Chromatin immunoprecipitation (ChIP) assay
To detect the transcriptional regulation of Pvf1 and Pvr4 by FoxO, a ChIP assay was performed using a ChIP Assay Kit (P2078, Beyotime). Hemocytes were collected at 3 d after antibiotics treatment and used as a pool for ChIP according to the manufacturer’s instructions. Generally, each treatment collected about 106 hemocytes. Subsequently, hemocytes were washed three times with PBS and resuspended in PBS containing 1% formaldehyde. The suspension was incubated at 37 °C for 10 min to cross-link the target protein with corresponding genomic DNA. Next, 1/10 volume of glycine solution (10 ×) was added to the cross-linking reaction and incubated at 25 °C for 5 min. Then, hemocytes were collected and resuspended in 0.2 mL of SDS Lysis Buffer containing 1 mM PMSF on ice for 10 min to fully lyse hemocytes. In an ice bath, ultrasound (50 W power, 5 s impact, 10 s gap, 14 times in total) was processed to fragment genomic DNA into 200–1000 bp fragments. The suspension was centrifuged at 12,000 × g for 10 min at 4 °C. The resultant supernatant was collected and added ChIP Dilution Buffer to a total volume of 1.5 mL.
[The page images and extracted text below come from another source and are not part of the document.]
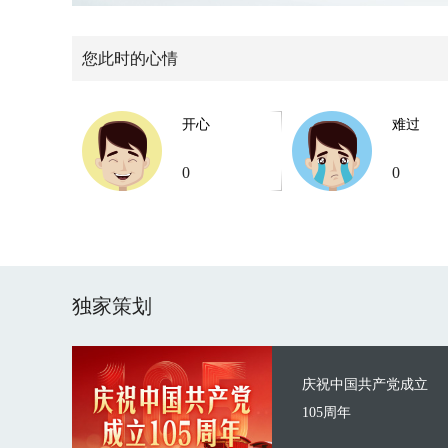
您此时的心情
开心
难过
0
0
独家策划
庆祝中国共产党成立
105周年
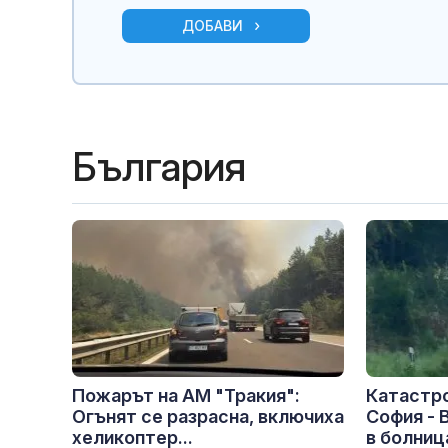
ДОБАВИ
България
Пожарът на АМ "Тракия":
Катастро
Огънят се разрасна, включиха
София - 
хеликоптер...
в болница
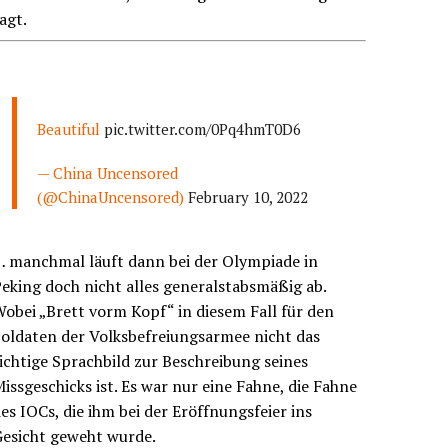
agt.
Beautiful
pic.twitter.com/0Pq4hmT0D6
— China Uncensored
(@ChinaUncensored)
February 10, 2022
… manchmal läuft dann bei der Olympiade in
eking doch nicht alles generalstabsmäßig ab.
obei „Brett vorm Kopf“ in diesem Fall für den
oldaten der Volksbefreiungsarmee nicht das
ichtige Sprachbild zur Beschreibung seines
issgeschicks ist. Es war nur eine Fahne, die Fahne
es IOCs, die ihm bei der Eröffnungsfeier ins
Gesicht geweht wurde.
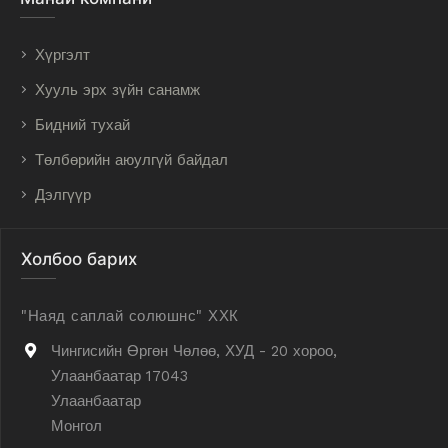
Хүргэлт
Хууль эрх зүйн санамж
Бидний тухай
Төлбөрийн аюулгүй байдал
Дэлгүүр
Холбоо барих
"Наяд саплай солюшнс" ХХК
Чингисийн Өргөн Чөлөө, ХУД - 20 хороо,
Улаанбаатар 17043
Улаанбаатар
Монгол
Divide the suspension into three parts as input (100 μL), FoxO antibody (700 μL) and IgG antibody which does not cross-react with any shrimp proteins (700 μL) groups. FoxO antibody (5 μg) and IgG antibody were separately added into the corresponding group for shaking incubation at 4 °C overnight after pre-cleared with Protein A + G Agarose/Salmon Sperm DNA (50 μL). Next, Protein A + G Agarose/Salmon Sperm DNA (20 μL) were individually added for shaking incubation for 30 min at 4 °C to enrich antibody-protein-DNA complex. After centrifugation at 1,000 × g for 1 min at 4 °C, the agarose-precipitate was collected and subsequently washed by the Low Salt Immune Complex Wash Buffer, High Salt Immune Complex Wash Buffer, and LiCl Immune Complex Wash Buffer in sequence, and finally twice by TE Buffer. The Elution buffer (1% SDS, 0.1M NaHCO3) was used for eluting bound precipitate. After centrifugation at 1,000 × g for 1 min at 4 °C, the supernatant was added with 1/20 volume of 5 M NaCl. The mixture was heated at 65 °C for 4 h for de-crosslinking to obtain immunoprecipitates. Immunoprecipitates were analyzed by RT-PCR using specific primers (S1 Table for fragments containing FoxO-binding sites).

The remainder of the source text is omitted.